A 3 wire will regulate your voltage very well. Don't be afraid to add extra ground points either, on police cars there are 30+ extra grounds. I like to use the factory ground strap bolt hole on the back of a gen1 sbc to run a 10 gauge wire to the trunk at the point of your chassis ground, I don't know offhand where that is on a lsx but I'm sure there's room somewhere. Id run at least a very high quality 8 gauge wire all the way to the positive in the trunk. Make sure and scrape any paint or coatings off the ground, where the alternator grounds, and where the starter mounts. It sounds silly but Ive seen quite a few times where someone painted the alternator or starter and couldn't figure out why it wasn't working.

David Pozzi
12-22-2010, 10:20 PM
Make sure you rev the engine above 2000 rpms before testing for alternator output if you have it wired as a one wire alternator.
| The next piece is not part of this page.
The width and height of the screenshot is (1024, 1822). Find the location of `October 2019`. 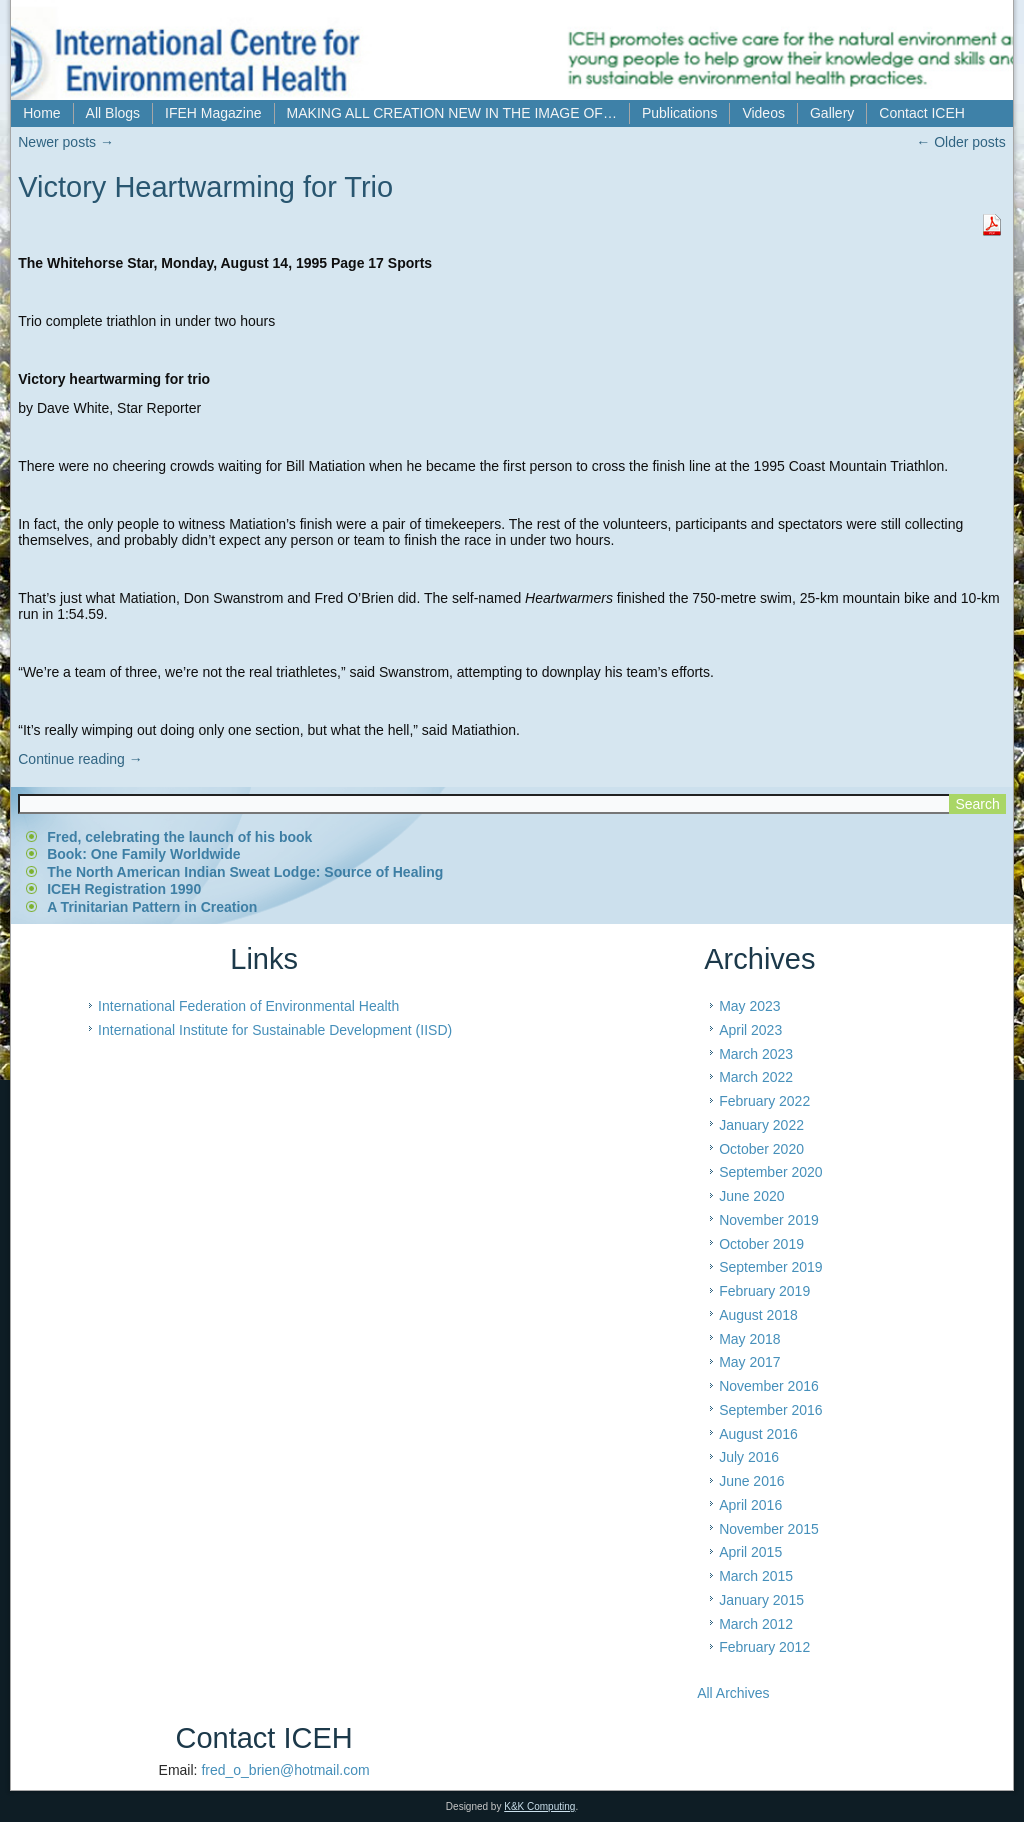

Also run a ground wire to the cyl head or block.
David

The WidowMaker
12-23-2010, 10:40 AM
i called powermaster to check to see if my 1 wire can be converted to 3 wire. some of them have a plug on the side that can be removed and the other 2 wires connected. mine cannot be converted without sending it back to them and having them change the regulator. ship it to them, pay $30 and its done.

he did say that newer alternators do not need to be 3 wire. he said they have come a long way in even the last 5 years. when i told him my plans of fans, a/c, efi etc. he still didnt change his opinion. he also said that a 3 wire can sometimes over-energize a faulty circuit (bad connections lead to voltage drop and alt runs really high volt to make up for it when proper wiring would have solved it).
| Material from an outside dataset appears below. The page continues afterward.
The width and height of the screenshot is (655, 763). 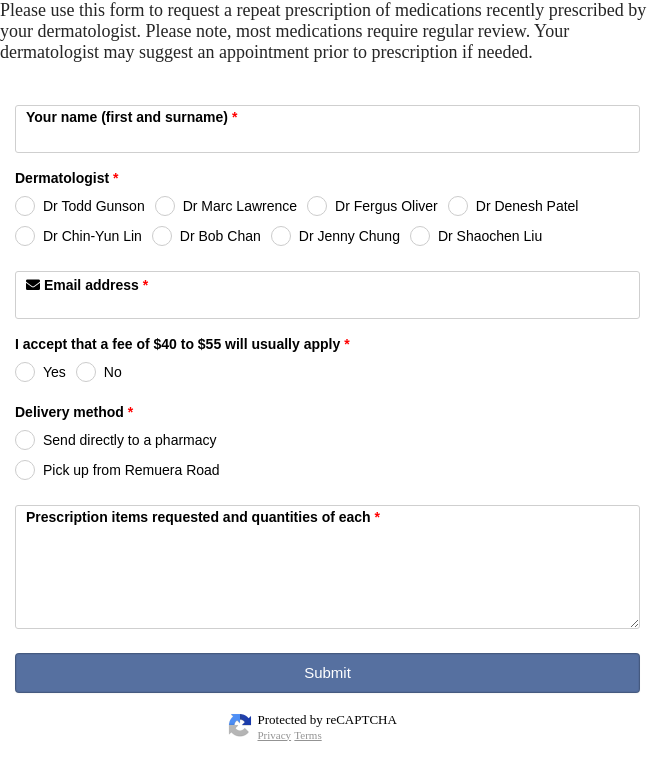 What do you see at coordinates (113, 372) in the screenshot?
I see `No` at bounding box center [113, 372].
i may just pay the $30 and not have to worry.

Larry Callahan
02-12-2011, 05:18 PM
o.k.. I am re-wiring MotiV8r for a 3 wire. I have found several ways to wire it. I tried all week to order the kit and manual from MAD. I called 20-30 times and I got either a busy signal or no answer. So, I give up on them and now I am trying to figure out how to wire it myself.
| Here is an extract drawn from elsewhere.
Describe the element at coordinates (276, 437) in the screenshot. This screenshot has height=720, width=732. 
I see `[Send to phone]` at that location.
So, I figured out what connector I need and picked it up at NAPA. Now, I see a few different ways to wire it up and it's driving me crazy. Most people I find say to hook the "S" wire right to the output of the alternator. Is that the sensing wire? It seems to me it would be better to hook it to a junction under the dash to sens the wire that everything is running off of.

Now, one of the wires I understand is an exciter wire that should be switched. Should it have a resistor wired inline? And is that "L"

Are "F" an "P" not used at all?

Where would a diode go?

Man I wish MAD would answer the phone.

BonzoHansen
02-12-2011, 06:43 PM
In my car I ran the sensing wire along with the BAT lead to a junction point, and the L lead I spliced to the factory L lead. That is the lead that needs a resistor in most cases. GM says to jump the S lead to the BAT term in their serp kits. I dug up an old post.


I tripped on this the other day. This is a screen cap from a larger install document I found on the GMPP site. It is how GM Performance Parts says to wire the CS130 that comes with the serp setup they sell. IROC setup. They just jump the S term to the BAT stud. I ran that lead along with the BAT lead to a junction point. I ran the factory brown idiot light circuit to the L term.

https://static1.pt-content.com/images/pt/2010/02/th_CS130_Wiring_As_Per_GMPP-1.png (http://smg.photobucket.com/albums/v359/SIBLY/Cars/?action=view&current=CS130_Wiring_As_Per_GMPP.png)

Larry Callahan
02-12-2011, 06:58 PM
Thanks! Now that makes sense. I will just run the sensing wire under the dash and grab a 50ohm resistor. Now, does it matter what direction the resistor is wired in?

BonzoHansen
02-12-2011, 07:21 PM
I don't think so, not like a diode would matter. If you do it like GM recommends, I see no reason to leave the engine compartment. There has to be a start&run hot under the hood to run the brown wire to, with the resistor in place. JP will tell us if I'm wrong.

Larry Callahan
02-12-2011, 08:40 PM
Thanks

Larry Callahan
02-15-2011, 08:10 PM
Well, I sent my alternator to Power Master and had them replace the regulator and set it up for a 3 wire.

They shipped it ans it should arrive on Friday. I will have it wired up and ready to drop it in by then.